Erica started to cry, slow hot tears that ran silently down her face. “Despite what you might think of me, it wasn’t easy to walk away, Aiden. I was trying to save you, to save both of us. I knew in the long run it wouldn’t work and I did… do love you.”

He closed his eyes. Her tears hurt, even if she was the cause of them. “It’s not that I disagree that things were bad the last few months, and it’s not even that I disagree that we maybe needed to end things or, at the very least, have some hard conversations about our trajectory. It’s the timing. I would have talked to you at any time, would have listened, would have tried to see and understand from your point of view. If you’d given me warning, told me ahead of time that you wanted to postpone things, or even ended things, I would have been hurt, but I would have understood.” His eyes opened. It was important to see her clearly now, really see her, maybe for the first time ever. “But leaving me high and dry on our wedding day, to handle the fallout alone, to face that pain and humiliation. That’s low, Erica. I wouldn’t expect that sort of treatment from my worst enemy, let alone the woman I planned to marry. Part of my pain comes from the fact that I’m so incredibly disappointed in you.”

“Maybe a public place wasn’t the right setting for this meeting,” she said, using her napkin to try and sop her wet face, to no avail. “I’m sorry,” she said, tears veering into hiccups and hyperventilating now. “I’m really, really sorry. I shouldn’t have done that. I panicked. But also, Aiden, if I hadn’t taken the big, dramatic exit, I wouldn’t have taken the exit at all. You were too compelling, the thought of marrying you was too enticing. It was what I wanted, what I still want, at least some part of me does. But the bigger part, the part that’s starting to get a clearer picture of me and gain some insight into my personality, knows it wasn’t the right thing.”
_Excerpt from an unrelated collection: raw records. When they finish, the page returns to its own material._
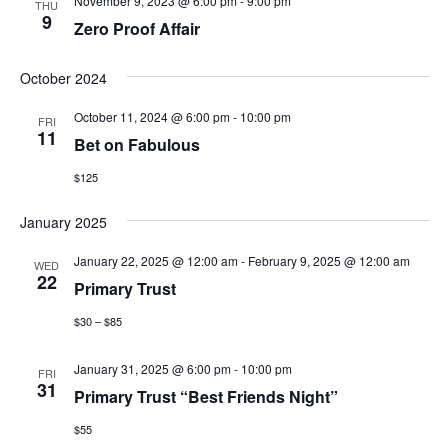
November 9, 2023 @ 6:00 pm
-
9:00 pm
THU
9
Zero Proof Affair
October 2024
October 11, 2024 @ 6:00 pm
-
10:00 pm
FRI
11
Bet on Fabulous
$125
January 2025
January 22, 2025 @ 12:00 am
-
February 9, 2025 @ 12:00 am
WED
22
Primary Trust
$30 – $85
January 31, 2025 @ 6:00 pm
-
10:00 pm
FRI
31
Primary Trust “Best Friends Night”
$55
He stared at her, letting his heart crack open and bleed, letting all the pain, misery, rejection, vulnerability, and humiliation leak out. It was what he was there for, after all, for closure. And as he sat there and let his heart drain onto the table, a miraculous thing began to happen, because it was as if a tiny shaft of light began to filter into his chest. If he had to put a label on it, he’d call it hope. Hope for a future without Erica, hope for a future with June.
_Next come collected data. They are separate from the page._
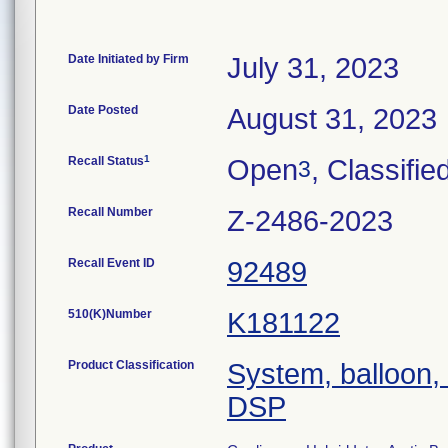
Date Initiated by Firm
July 31, 2023
Date Posted
August 31, 2023
1
Recall Status
Open
, Classifie
3
Recall Number
Z-2486-2023
Recall Event ID
92489
510(K)Number
K181122
Product Classification
System, balloon, 
DSP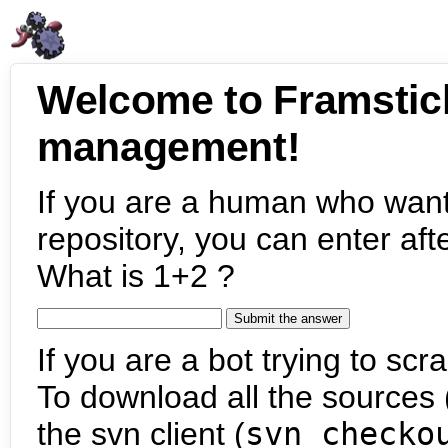
Welcome to Framstic
management!
If you are a human who want
repository, you can enter aft
What is 1+2 ?
If you are a bot trying to scra
To download all the sources (
the svn client (
svn checko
When he thought of June, the beam grew wider and brighter, warming him from the inside out.

If I had to choose between Erica and June, even minus Erica’s mistreatment, I would choose June, every single time. Hands down, no contest, no comparison.

Again he refrained from telling Erica what would undoubtedly be a resoundingly painful thing. She didn’t need to know, no one needed to know. Except June, and Aiden would tell her.
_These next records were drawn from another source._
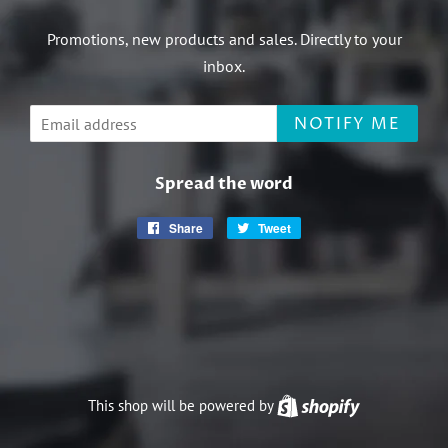
Promotions, new products and sales. Directly to your
inbox.
Email
NOTIFY ME
Spread the word
Share
Share
Tweet
Tweet
on
on
Facebook
Twitter
This shop will be powered by
Shopify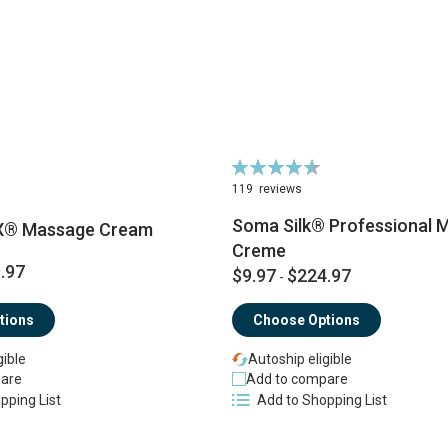
Rating:
93%
119
reviews
Soma Silk® Professional 
X® Massage Cream
Creme
.97
$9.97
$224.97
-
tions
Choose Options
gible
Autoship eligible
are
Add to compare
pping List
Add to Shopping List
“I hope you find what you’re looking for,” he croaked. It was the best he could offer, through the haze of his fading pain. She did a terrible thing to him, but he could forgive her, wanted to forgive her, would forgive her, if only to untether himself from the past.

She gave a small, tight smile and little nod. Perhaps there were things she didn’t say, also. Maybe she already had someone else. Maybe she’d had someone all along and he never realized. The thought brought less pain than it earlier might have, because the more he thought about it, the more he wanted her to find love and happiness. He might not be able to say it, at least not yet, but he could begin to feel it. Part of letting go and moving on included a magnanimity he hadn’t imagined he possessed, because he could take someone who’d left him at the altar with a half million of debt he hadn’t wanted and hope for her happiness and healing.

This time when he took a breath and let it out, he felt like he shed a large weight. He paid the bill for both of them, but he didn’t say goodbye. He couldn’t. He’d already said everything he wanted to say, heard everything he could stand to hear, and found the answer he didn’t realize he had been looking for. Erica was his past, and the past was over. June was his future, and his future had only just begun.